--- Work task ---
Copy every line of the data in which the word "Kankana" occurs.

(Extracted records)
>>

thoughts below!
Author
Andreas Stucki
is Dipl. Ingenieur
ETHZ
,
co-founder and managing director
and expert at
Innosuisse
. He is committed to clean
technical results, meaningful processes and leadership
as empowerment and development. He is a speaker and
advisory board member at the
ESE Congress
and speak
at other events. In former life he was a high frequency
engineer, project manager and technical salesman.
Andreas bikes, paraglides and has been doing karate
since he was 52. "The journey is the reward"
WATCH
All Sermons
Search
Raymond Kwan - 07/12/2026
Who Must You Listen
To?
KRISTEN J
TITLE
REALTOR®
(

<<
>>

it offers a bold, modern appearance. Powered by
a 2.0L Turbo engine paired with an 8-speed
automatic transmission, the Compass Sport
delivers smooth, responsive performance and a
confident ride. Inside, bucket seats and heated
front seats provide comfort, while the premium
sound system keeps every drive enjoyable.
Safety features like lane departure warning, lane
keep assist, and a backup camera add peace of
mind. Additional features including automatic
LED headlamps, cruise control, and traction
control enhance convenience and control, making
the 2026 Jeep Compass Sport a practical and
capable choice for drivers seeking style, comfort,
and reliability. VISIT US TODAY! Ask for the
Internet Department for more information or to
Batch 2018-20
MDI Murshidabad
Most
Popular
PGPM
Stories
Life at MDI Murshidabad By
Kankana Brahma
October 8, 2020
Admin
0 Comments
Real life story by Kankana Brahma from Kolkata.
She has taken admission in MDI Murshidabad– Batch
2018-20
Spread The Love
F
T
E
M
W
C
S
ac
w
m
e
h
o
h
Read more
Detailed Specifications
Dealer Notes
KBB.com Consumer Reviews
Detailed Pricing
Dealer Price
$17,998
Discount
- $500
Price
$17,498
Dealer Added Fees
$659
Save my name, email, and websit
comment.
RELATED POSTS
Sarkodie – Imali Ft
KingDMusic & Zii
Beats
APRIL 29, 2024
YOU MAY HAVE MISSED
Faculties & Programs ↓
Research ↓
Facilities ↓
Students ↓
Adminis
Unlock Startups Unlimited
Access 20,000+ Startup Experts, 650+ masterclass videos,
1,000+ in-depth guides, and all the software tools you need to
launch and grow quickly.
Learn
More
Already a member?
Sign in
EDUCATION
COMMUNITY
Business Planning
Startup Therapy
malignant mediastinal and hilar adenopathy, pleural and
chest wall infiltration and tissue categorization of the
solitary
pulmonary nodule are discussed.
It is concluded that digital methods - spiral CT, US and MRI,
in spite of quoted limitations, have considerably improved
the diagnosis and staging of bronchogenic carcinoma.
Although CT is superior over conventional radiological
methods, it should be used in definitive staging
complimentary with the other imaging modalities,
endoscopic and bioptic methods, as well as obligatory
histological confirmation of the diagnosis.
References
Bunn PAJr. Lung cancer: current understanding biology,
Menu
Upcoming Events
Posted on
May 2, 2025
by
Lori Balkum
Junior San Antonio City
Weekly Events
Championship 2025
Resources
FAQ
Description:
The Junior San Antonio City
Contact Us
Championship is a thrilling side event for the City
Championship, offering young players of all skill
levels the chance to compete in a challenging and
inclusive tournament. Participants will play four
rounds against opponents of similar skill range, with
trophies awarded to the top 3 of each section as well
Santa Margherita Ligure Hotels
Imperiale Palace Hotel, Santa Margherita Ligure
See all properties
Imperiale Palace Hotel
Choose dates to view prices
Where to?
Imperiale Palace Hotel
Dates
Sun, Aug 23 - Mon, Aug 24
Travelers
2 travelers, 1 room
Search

<<

--- Answer for the task ---
Kankana Brahma
Real life story by Kankana Brahma from Kolkata.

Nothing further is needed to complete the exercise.